For Total (positive cells in vitreous and entire neural retina spanning from ganglion cell layer to subretinal space), Vitreous (positive cells in vitreous cavity only), and (positive cells within the ONL and SR only), inflammation is presented as a graded scale based on the number of Iba1-postive cells per micron (μm) of retina for each AAV serotype and route of delivery as fold change compared to buffer-injected control eyes for the same route of delivery: 0–1.5 (−), 1.5–2 (+), 2–5 (++), 5–10 (+++) and >10 (++++).

AAV, adeno-associated virus; Iba1, ionized calcium binding adaptor molecule 1; ONL, outer nuclear layer; SR, subretinal space.

RESULTS

The severity and location of inflammation vary by AAV serotype and route of delivery

Before sacrifice, eyes were examined clinically by dilated fundus examination and OCT, with no appreciable vitreous opacities or retinal inflammation for any serotype or route of delivery investigated.¹⁴ However, when evaluating the degree of inflammation after intraocular AAV injection histologically, the severity of inflammation varied widely depending on the AAV serotypes, as well as the route of ocular delivery.
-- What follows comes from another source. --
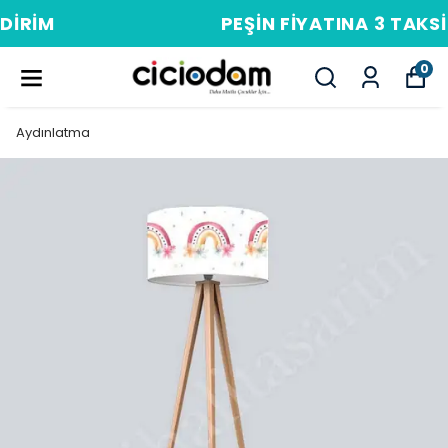
PEŞIN FIYATINA 3 TAKSIT
0
Aydınlatma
Upon first observation of an abnormally high number of Iba1-positive labeling, we made the assumption that there must be cells infiltrating the retina from the vasculature. As such, we chose to assess inflammation by counting the number of anti-Iba1-positive cells, an antibody that will label resident microglia (which can increase in number when activated through proliferation^17,18) and infiltrating monocytes/macrophages (i.e., that have presumably extravasated from the inner retinal vasculature and infiltrated the vitreous/inner retina).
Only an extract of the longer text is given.